WHAT NEEDS TO BE DONE → Reproduce the opening lines of the listing below exactly, stopping after the line that contains "Bestel je op" and leaving out any pictures.

GIVEN DATA →
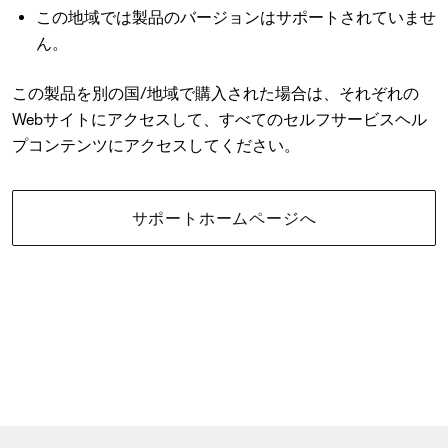
この地域では製品のバージョンはサポートされていませ
ん。
この製品を別の国/地域で購入された場合は、それぞれの
Webサイトにアクセスして、すべてのセルフサービスヘル
プコンテンツにアクセスしてください。
サポートホームページへ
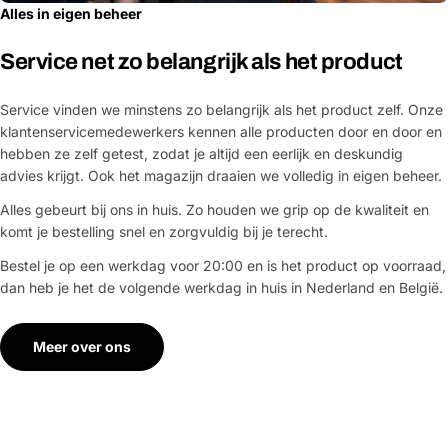
Alles in eigen beheer
Service net zo belangrijk als het product
Service vinden we minstens zo belangrijk als het product zelf. Onze
klantenservicemedewerkers kennen alle producten door en door en
hebben ze zelf getest, zodat je altijd een eerlijk en deskundig
advies krijgt. Ook het magazijn draaien we volledig in eigen beheer.
Alles gebeurt bij ons in huis. Zo houden we grip op de kwaliteit en
komt je bestelling snel en zorgvuldig bij je terecht.
Bestel je op een werkdag voor 20:00 en is het product op voorraad,
dan heb je het de volgende werkdag in huis in Nederland en België.
Meer over ons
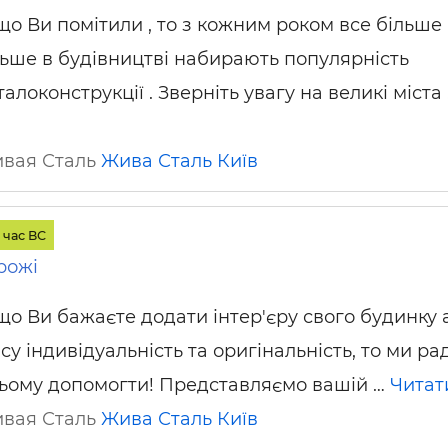
що Ви помітили , то з кожним роком все більше 
льше в будівництві набирають популярність
алоконструкції . Зверніть увагу на великі міста
ивая Сталь
Жива Сталь
Київ
 час ВС
рожі
що Ви бажаєте додати інтер'єру свого будинку 
су індивідуальність та оригінальність, то ми ра
цьому допомогти! Представляємо вашій …
Читат
ивая Сталь
Жива Сталь
Київ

SOLVED EXERCISE →
この地域では製品のバージョンはサポートされていませ
ん。
この製品を別の国/地域で購入された場合は、それぞれの
Webサイトにアクセスして、すべてのセルフサービスヘル
プコンテンツにアクセスしてください。
サポートホームページへ
Alles in eigen beheer
Service net zo belangrijk als het product
Service vinden we minstens zo belangrijk als het product zelf. Onze
klantenservicemedewerkers kennen alle producten door en door en
hebben ze zelf getest, zodat je altijd een eerlijk en deskundig
advies krijgt. Ook het magazijn draaien we volledig in eigen beheer.
Alles gebeurt bij ons in huis. Zo houden we grip op de kwaliteit en
komt je bestelling snel en zorgvuldig bij je terecht.
Bestel je op een werkdag voor 20:00 en is het product op voorraad,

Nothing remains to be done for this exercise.